Printing company Wickliffe has asked its 290 employees in Dunedin and Auckland to take a 5 per cent pay cut.
The across-the-board wage reduction is aimed at saving $500,000 as the company grapples with a severe downturn in work.
Neither the Council of Trade Unions or Engineering, Printing and Manufacturing Union were aware of such a large pay cut being suggested elsewhere in the country.
Dunedin EPMU organiser Mike Kirwood said the proposed 5 per cent cut, to take effect from August 1, had been rejected by union members - almost 100 in number - but negotiations were continuing.
Wickliffe general manager of sales and marketing Steve Silvey said yesterday he estimated that the printing sector in general had been down about 40 per cent in volume of work during the past two years. "We have a robust plan to adapt to the current market. We have got to manage cashflows carefully over the next few months."

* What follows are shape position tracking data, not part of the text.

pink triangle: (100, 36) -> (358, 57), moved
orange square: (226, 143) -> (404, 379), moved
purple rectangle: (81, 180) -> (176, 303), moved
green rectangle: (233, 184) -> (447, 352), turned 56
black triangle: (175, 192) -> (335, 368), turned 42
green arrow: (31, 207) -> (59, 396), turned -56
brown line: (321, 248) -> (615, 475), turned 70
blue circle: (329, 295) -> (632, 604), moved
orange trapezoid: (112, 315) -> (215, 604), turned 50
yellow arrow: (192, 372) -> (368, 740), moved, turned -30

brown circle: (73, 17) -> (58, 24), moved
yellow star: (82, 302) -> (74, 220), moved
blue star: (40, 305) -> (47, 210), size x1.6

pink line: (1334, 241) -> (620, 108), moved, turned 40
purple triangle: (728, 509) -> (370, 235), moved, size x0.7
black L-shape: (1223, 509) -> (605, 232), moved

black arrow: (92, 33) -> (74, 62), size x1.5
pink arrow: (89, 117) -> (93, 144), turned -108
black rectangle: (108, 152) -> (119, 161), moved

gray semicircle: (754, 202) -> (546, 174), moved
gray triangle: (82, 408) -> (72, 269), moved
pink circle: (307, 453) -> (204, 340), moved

Dunedin's printing sector has been hard hit during the past two years with rising production costs, competition and use of digital technology contributing to closures and redundancies.
In early 2007, 60-year-old Wickliffe reduced by more than half its Dunedin production staff, eventually cutting 48 jobs from a total 70, because of increasing work generated from an earlier business acquisition in Auckland.
It moved production to Kaikorai Valley and retains a distribution centre in Mosgiel, employing about 70 people in total, with the balance of 210 in Auckland.
Kirwood said there were "other options" being proposed by union members, but they were yet to be fully tabled to Wickliffe and he declined to explain further.
Council of Trade Unions president Helen Kelly said there was no evidence of a trend emerging where employers were requesting staff take pay cuts.
EPMU national secretary Andrew Little said yesterday it was common at present for employers not to offer pay increases but the suggested Wickliffe pay cut was "unusual".